■ WORK TO COMPLETE ■
Counting from the line that holds "замены штатных Led линз с", return each line exactly, through and including the last line of the entries.

Page-level text extractions
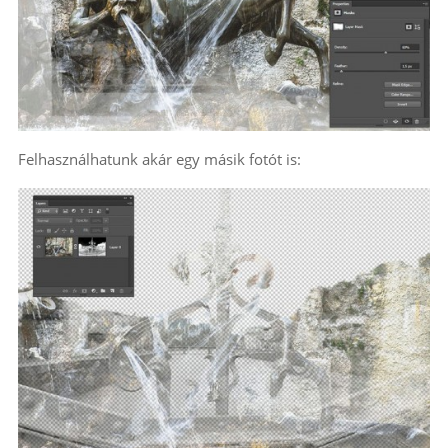
Felhasználhatunk akár egy másik fotót is:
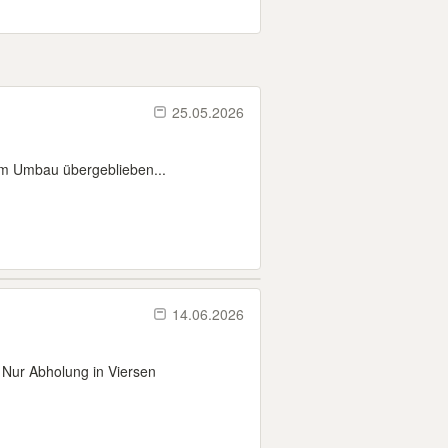
25.05.2026
em Umbau übergeblieben...
14.06.2026
 Nur Abholung in Viersen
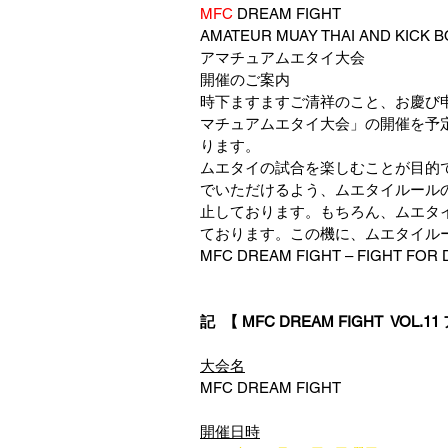
MFC
 DREAM FIGHT  
AMATEUR MUAY THAI AND KICK 
アマチュアムエタイ大会
開催のご案内
時下ますますご清祥のこと、お慶び申し上
マチュアムエタイ大会」の開催を予
ります。
ムエタイの試合を楽しむことが目的
でいただけるよう、ムエタイルール
止しております。もちろん、ムエタ
ております。この機に、ムエタイル
MFC DREAM FIGHT – FIGHT FOR
記  【 MFC DREAM FIGHT  VO
大会名
MFC DREAM FIGHT
開催日時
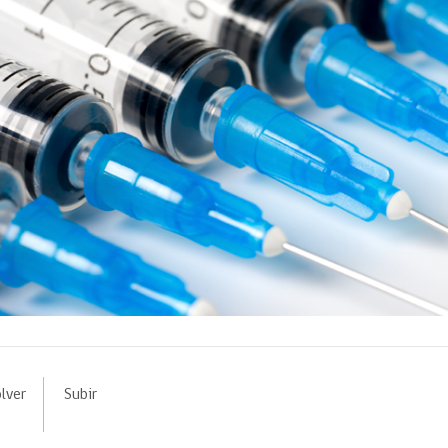
lver
Subir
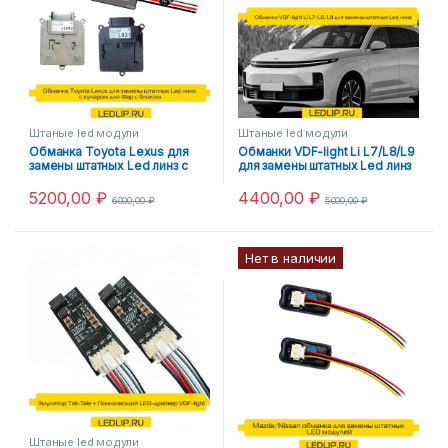
Штаные led модули
Штаные led модули
Обманка Toyota Lexus для
Обманки VDF-light Li L7/L8/L9
замены штатных Led линз с
для замены штатных Led линз
кулером для Фар с блоком
5200,00
₽
4400,00
₽
6000,00
₽
5000,00
₽
Нет в наличии
Штаные led модули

■ TASK SOLUTION ■
замены штатных Led линз с
для замены штатных Led линз
кулером для Фар с блоком
5200,00
₽
4400,00
₽
6000,00
₽
5000,00
₽
Нет в наличии
Штаные led модули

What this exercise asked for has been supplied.